一般公開されている方は、もともと会話の少ないジョン・フォード作品に説明的映像を加え、また復讐劇としての筋を強調している。両方ともストーリーの展開とテンポの遅さに時代を感じることには変わりはない。しかし、一つひとつのシーンの綺麗さ、画面の構図の安定感は、ショットの長さを感じさせない。ジョン・フォードの『駅馬車』を40回見たというオーソン・ウエルズにはかなわないが、今回私は『荒野の決闘』を3度見直し、まだ飽きなかった。
もう一本の名作は、その名の通り『OK牧場の決闘』と題した、バート・ランカスターとカーク・ダグラスが競演し、娯楽映画の巨匠ジョン・スタージェスが監督したのものだろう。ジョン・スタージェスと言えば、『荒野の7人』『大脱走』を撮った活劇の名手で、『OK牧場の決闘』が余程気に入ったテーマだったのだろうか、10年後にもう一度、ジェイムス・ガーナーをワイアット・アープにして撮り直している。
このジョン・スタージェス監督、1957年、バート・ランカスター、カーク・ダグラス版『OK牧場の決闘』は活劇娯楽に徹した作品で、善玉、悪玉のラインをはっきりと打ち出し、クラントン一家との対立が徐々に緊張を増し、最後に両者の決闘に雪崩れ込む過程に中学生の私は瞬きをすることすら忘れて見入ったのを覚えている。そして、デミトリ・チオムキンが作曲し、フランキー・レインが歌った主題歌はいつまでも頭の中に響いていたものだ。さすがに恥を知る歳になっていたのでフランキー・レインを真似て「OK、OK、ガンファイト、OK、コラール」と歌い歩くことはしなかった。

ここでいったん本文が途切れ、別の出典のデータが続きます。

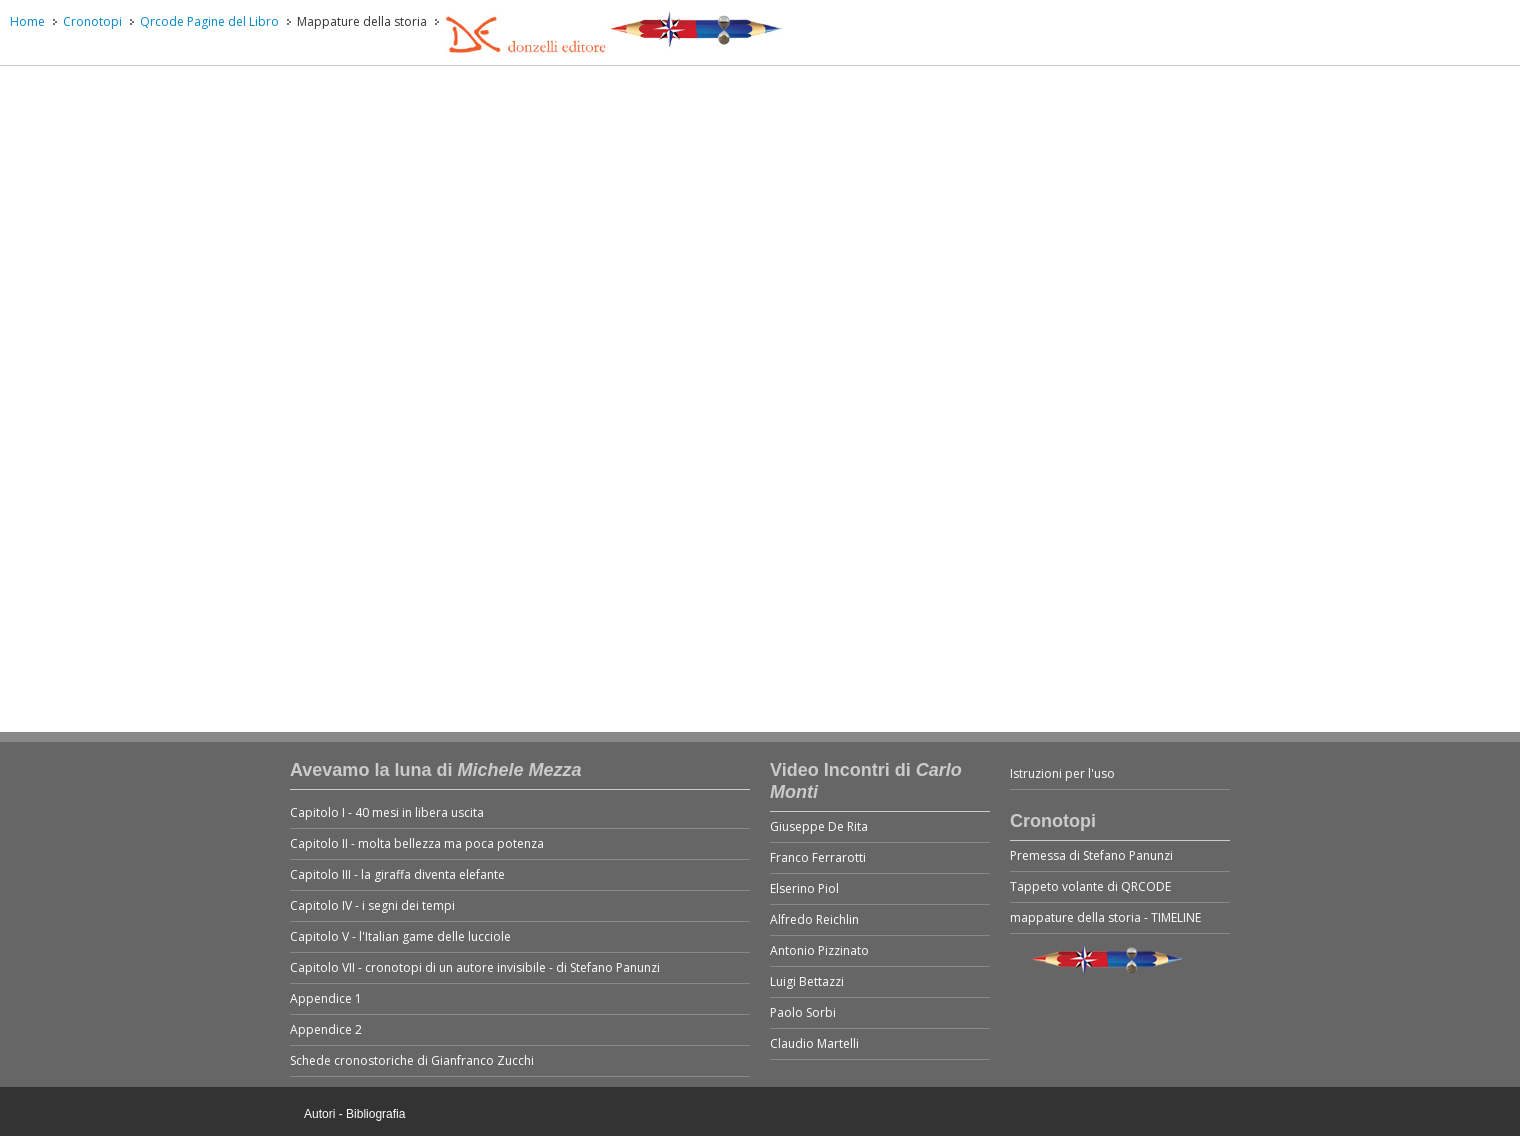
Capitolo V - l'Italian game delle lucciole (400, 936)
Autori (319, 1114)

OK牧場の決闘は、事件が起こった当時から、ダイム小説(10セントで買える安売りのペーパーバック本)で数え切れないほどのバージョンが生まれ、伝説化したが、西部史上特筆するほどの大事件になったのは、映画の影響が大きい。そして、これほど史実とかけ離れた伝説が流布した事件もない。
フレーモント通り。
この通りから入った空き地で事件は起きた。
第一に、事件はOK牧場で起こらなかった。決闘はツームストーンの町を東西に走るフリーモント通りと3番通りの角近く、フライ写真館の西隣の空き地で起こった。OK牧場はなんとも響きの良い名前だが、事件の起こった空き地から50メートルほど離れたところにある馬の一時預かり所、今流に言えば駐車場で、広々とした牧場というイメージからは程遠い狭い牧舎だった。

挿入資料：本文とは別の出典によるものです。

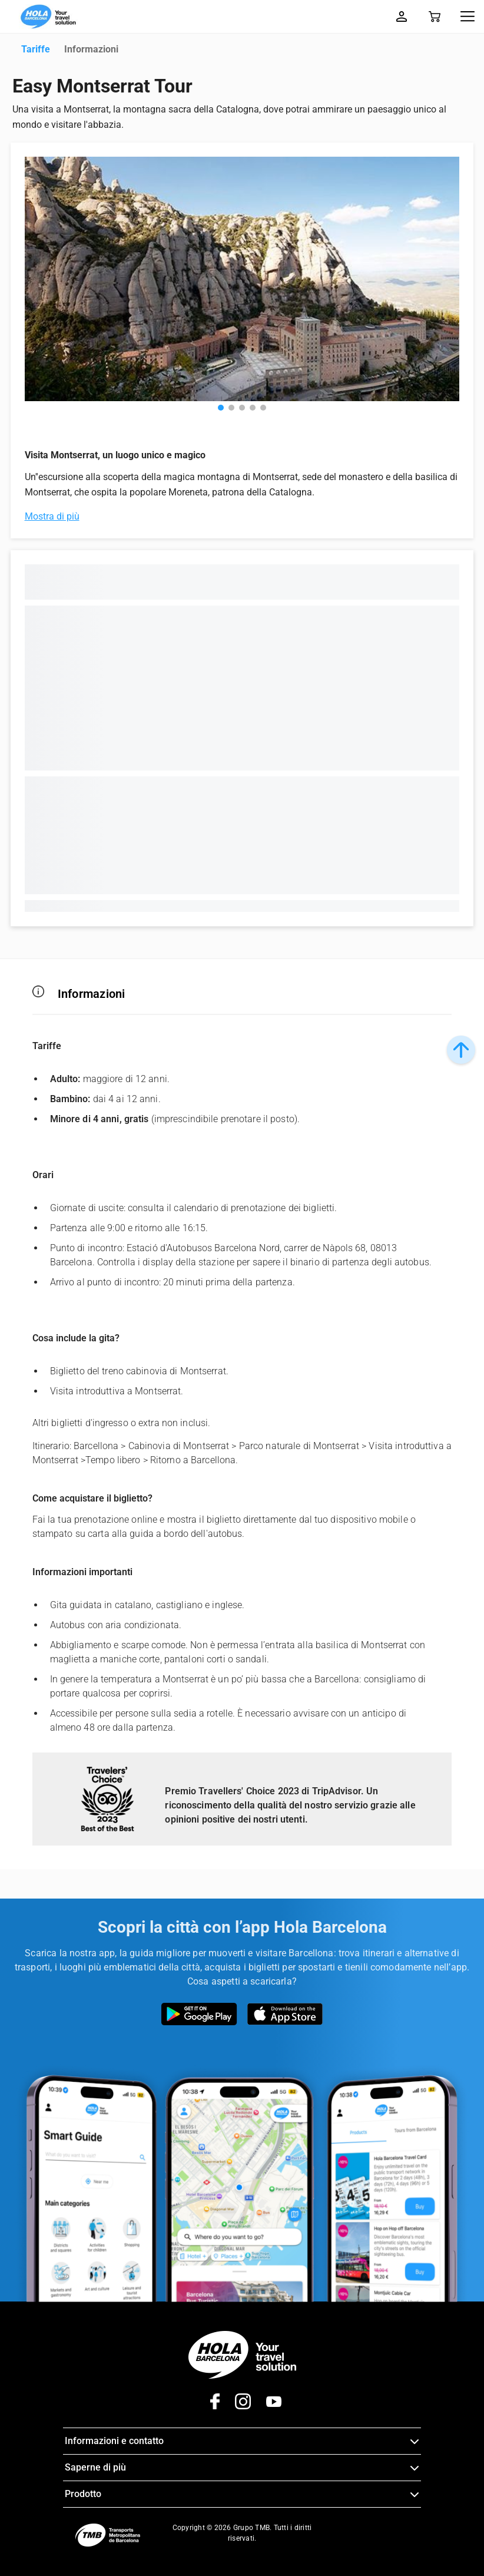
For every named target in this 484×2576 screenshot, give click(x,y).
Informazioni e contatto (114, 2440)
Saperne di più (95, 2467)
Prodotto (83, 2493)
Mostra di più (52, 516)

馬に乗った旅人が、町で過ごすときに一時的に馬を預け、飼い葉と水を与えてくれる馬小屋をコラールと西部では呼んでいた。
ツムストーンの町並み。
決闘記念プレート。
そんな史実に誰が構うものか、ツームストーンの町、OK牧場の決闘でいいではないか、たかが50メートルしか離れていない場所でのことだ。「フライ写真館脇の空き地での決闘」では、題からして締まらない……と言うのだろう、現在、ツームストーンの町はOK牧場の決闘、このひとつに頼って存在しているような観光地になっている。
私が住んでいるコロラド州の西に位置する田舎町から、2日がかりのドライブでツームストーンを訪れた。観光地になっていることは知っていたし、大火で旧市街が消滅したことも知識としては知っていたが、ハリウッドの安手の西部劇セットをそのまま持ち込んだような町並みに乗り入れたとき、あまりの俗化に唖然とさせられたことだ。この町のキャッチフレーズが言うように"The
town too tough to die"(死に絶えるにはタフすぎる町)がツームストーンなのだ。

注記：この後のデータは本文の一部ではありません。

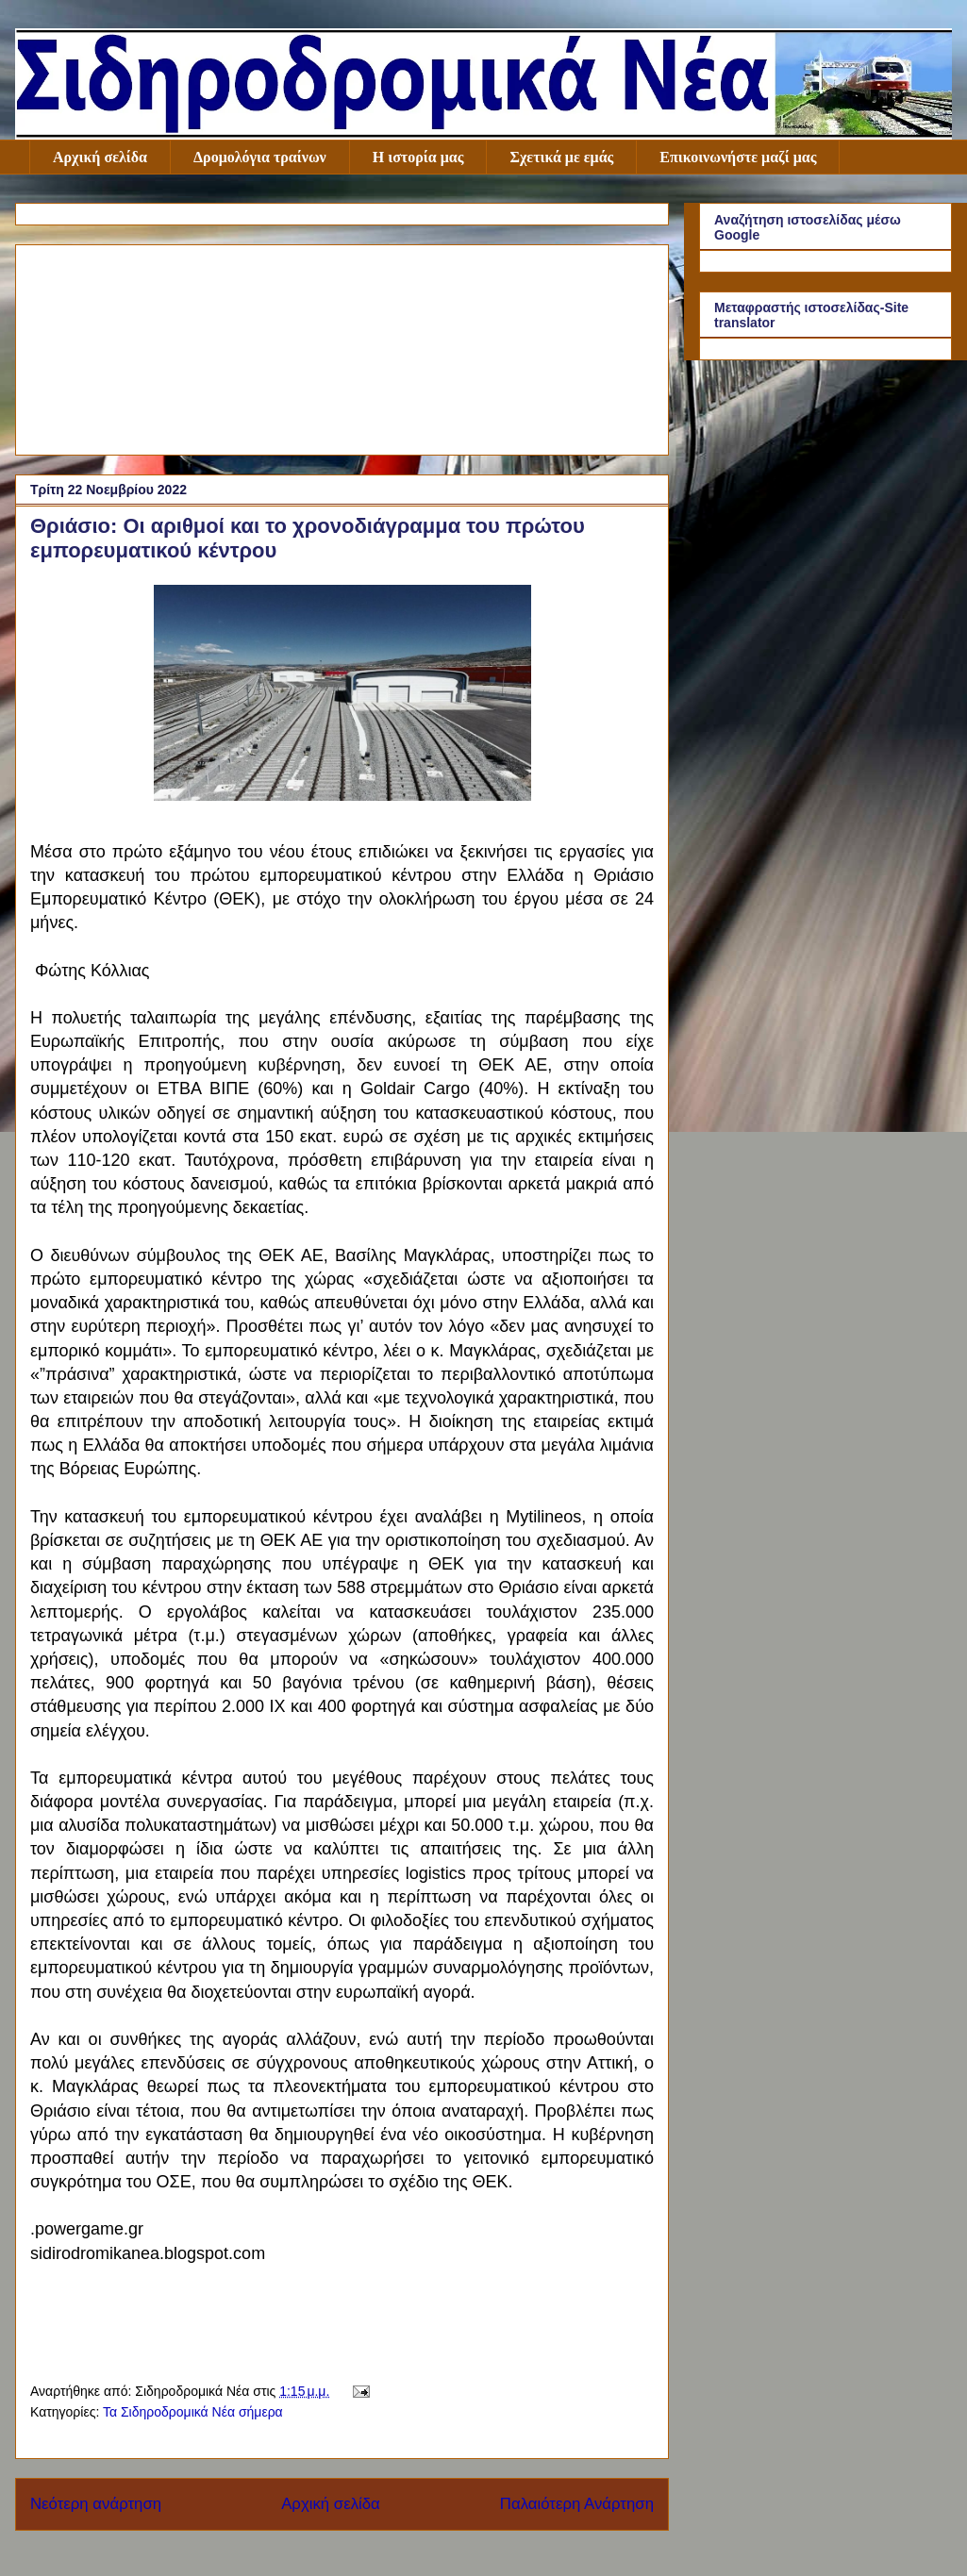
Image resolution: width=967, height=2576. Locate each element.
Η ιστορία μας (418, 157)
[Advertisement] (342, 346)
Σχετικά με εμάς (561, 157)
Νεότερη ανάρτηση (95, 2504)
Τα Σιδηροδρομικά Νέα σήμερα (193, 2411)
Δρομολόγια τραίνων (259, 157)
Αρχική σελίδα (100, 157)
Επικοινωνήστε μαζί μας (737, 157)
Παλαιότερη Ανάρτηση (577, 2504)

西部劇そのもののサロンバーがあちらこちらにあり、大きく胸の開いた娼婦のドレスを着たウエイトレスがかいがいしくビール、ウイスキーを注いで回り、ラグタイムピアノが鳴り響く。西部劇スタイルの服を着せて写真に納める写真屋もバーの中でセールスの余念がない。食事のメニューは、ハンバーガーとステーキの2本立てオンリーだ。
観光地化したアレン通り。
通りには、カウボーイ姿に身を固めた若者が誰かれなく声をかけ、"OK牧場の決闘再現ショー"への勧誘の声をかけている。黒ずくめのギャンブラー仕立てにピシット決めた御仁は、カウボーイ用の帽子屋の客引きだった。テンガロンハットの銘品といわれているスタットソンに多少心が動き、店に連れ込まれ、帽子を頭に乗せられ、とてもよくお似合ですよと言われ、鏡を見たら、ヤニ下がった初老の東洋人が鍋でもかぶっているようなブサマな顔がこちらを見ていた。
悔しいことだが、我々の顔、形は、カウボーイハット向きにできていないのだ。百歩譲って、メキシコ流の馬鹿でかいツバが付いたメキシカンハットなら頭に乗せて歩いてもどうにか正視に堪えるのではないか。
それにしても、戦後間もない日本で、私の親父はよくぞこんなカウボーイハットをかぶり、西部劇スタイルで街中を闊歩していたものだと、親父の勇気というより無神経さにあきれたことだ。
ドライブに2日もかけて訪れたツームストーンだったが、半日もおらずにこの町を去った。